Natürlich gab es das auch schon früher: Nacktfotos, die in einer Partnerschaft oder an anderer Stelle einvernehmlich gefertigt wurden. Derartige Abbildungen führten jedoch nur in seltensten Fällen zu juristischen Auseinandersetzungen. Dies lag sicher daran, dass in der Zeit analoger Fotografie das Verbreiten derartiger Fotos deutlich schwieriger war, als es heute ist. Messengerdienste, soziale Netzwerke oder auch Videoportale, auf denen jeder Fotos und Videos hochladen kann, geben in den letzten Jahren immer wieder Anlass nicht nur zu Strafverfahren, sondern auch zu familienrechtlichen Verfahren, die ein Schmerzensgeld zum Gegenstand haben.

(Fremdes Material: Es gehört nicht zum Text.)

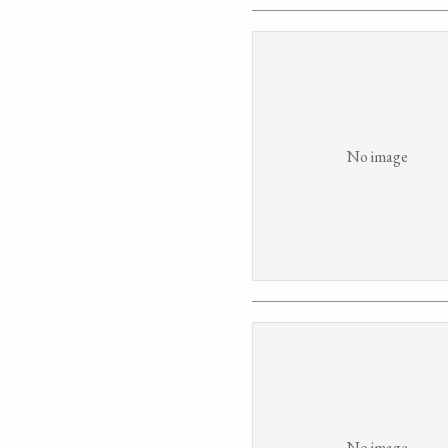
No image
No image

Der Beitrag gibt im Wege einer knappen Zusammenfassung einen Überblick über die Voraussetzungen und Zumessungskriterien eines derartigen Schmerzensgeldes, stellt hierzu ergangene Rechtsprechung exemplarisch vor und bietet zuletzt auch ein Antragsmuster.

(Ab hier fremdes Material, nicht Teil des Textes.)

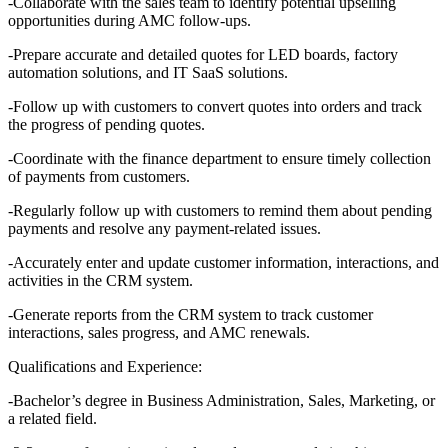
-Collaborate with the sales team to identify potential upselling
opportunities during AMC follow-ups.
-Prepare accurate and detailed quotes for LED boards, factory
automation solutions, and IT SaaS solutions.
-Follow up with customers to convert quotes into orders and track
the progress of pending quotes.
-Coordinate with the finance department to ensure timely collection
of payments from customers.
-Regularly follow up with customers to remind them about pending
payments and resolve any payment-related issues.
-Accurately enter and update customer information, interactions, and
activities in the CRM system.
-Generate reports from the CRM system to track customer
interactions, sales progress, and AMC renewals.
Qualifications and Experience:
-Bachelor’s degree in Business Administration, Sales, Marketing, or
a related field.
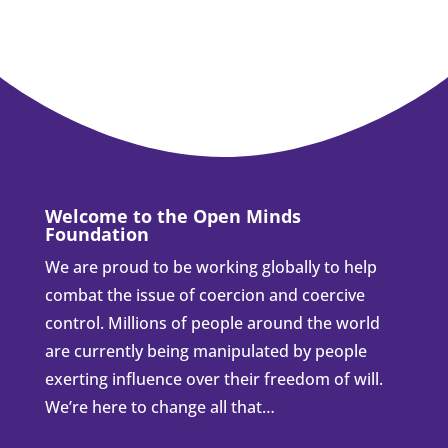
Welcome to the Open Minds
Foundation
We are proud to be working globally to help
combat the issue of coercion and coercive
control. Millions of people around the world
are currently being manipulated by people
exerting influence over their freedom of will.
We’re here to change all that…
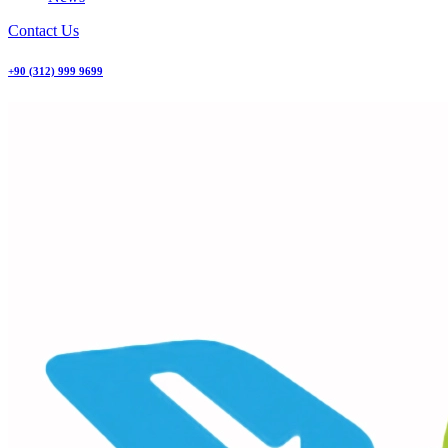
Contact Us
+90 (312) 999 9699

I. Übliche Anspruchsgrundlagen

1. Das allgemeine Persönlichkeitsrecht als Schmerzensgeldgrundlage

2. Verletzung eines Schutzgesetzes

II. Grundlagen der Schmerzensgeldbemessung

III. Bezifferung des Antrags und (Rechtsmittel-)Beschwer

IV. Praxishilfe: Kriterienkatalog bei Nacktfoto-Schmerzensgeld

V. Rechtsprechungsübersicht

VI. Musterantrag zum Nacktfoto-Schmerzensgeld


I. Übliche Anspruchsgrundlagen

Anspruchsgrundlage des Schmerzensgeldanspruchs wegen der Verbreitung von Nacktfotografie sind § 823, § 253 Abs. 2 BGB.[1] Ist nämlich wegen einer Verletzung des Körpers, der Gesundheit, der Freiheit oder der sexuellen Selbstbestimmung Schadensersatz zu leisten, kann nach letztgenannter Norm auch wegen des Schadens, der nicht Vermögensschaden ist, eine billige Entschädigung in Geld gefordert werden. Dabei geht die Rechtsprechung ohne weiteres davon aus, dass die nicht gewollte Veröffentlichung von Nacktbildern sowohl einen Verstoß gegen § 823 Abs. 1 BGB i.V.m. Art. 1, Art. 2 Abs. 1 GG darstellen kann als auch eine Verletzung eines Schutzgesetzes nach § 823 Abs. 2 BGB, § 201a StGB bzw. § 22 KUG.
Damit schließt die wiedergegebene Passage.